When Kawah touches her shoulder, the old woman pulls away, flapping her arms. “How ah you?” Kawah says.

“How am I?”
“How ah you?”
“I don’t know,” the old lady answers.

Sometimes there are four to a room. The nurses turn out the lights and tell them to go to sleep, but the old birds yak through the night, watching the lights blink on and off on the buildings downtown, not unlike their memories. Why sleep? There will be plenty of that soon enough.

•     •     •

Don Townshend complained about the pain in his right elbow for 10 years. His family doctor in Charlottetown, where he is an auto mechanic, always said the same thing: “It’s tendinitis.” Whereupon the doctor would give him some medication. “And as long as I took it, I’d have no pain. But I’m not much for taking pills. So I’d take them for as long as the prescription lasted, and then I’d just put up with the pain.” The pain stuck around. A year ago this past June, he noticed his middle finger was going numb. Then his thumb and second finger got harder to close.

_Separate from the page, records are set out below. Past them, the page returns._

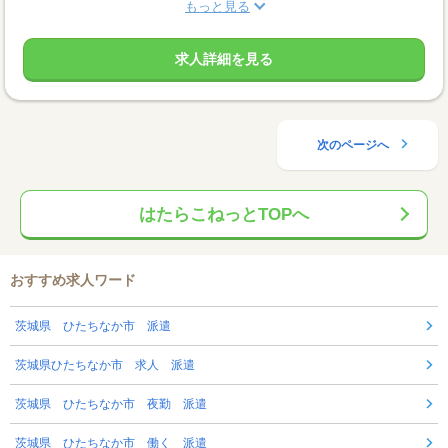
もっと見る
求人詳細を見る
次のページへ
はたらこねっとTOPへ
おすすめ求人ワード
茨城県 ひたちなか市 派遣
茨城県ひたちなか市 求人 派遣
茨城県 ひたちなか市 夜勤 派遣
茨城県 ひたちなか市 働く 派遣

Is this beginning to sound like a bad dream you have? By the end of September, Mr. Townshend was at the doctor’s again. He had begun to notice something — “a bit of a thing there, a bit of a buildup.” The lump got the doctor’s attention. It took a few weeks to get in to see an orthopedic surgeon, a few more weeks to get an MRI, a few more still to get a better one. By now it was nearly Christmas. Some Christmas. In the spring, an oncologist finally performed a biopsy. You’ll never guess: It was cancer. An epithelioid hemangioendothelioma, a rare soft-tissue sarcoma. “The worst of it is,” the cancer doctor told him, “it can spread to your lungs and your bones.”

No one would say Mr. Townshend is an angry man. Still, it upset him a little, the way the medical system missed his tumour for 10 years until it was so bad his whole arm was endangered. His wife, Dianne, a former nurse, always said that “everybody should take responsibility for their own health, and pressure the system if it doesn’t feel right.”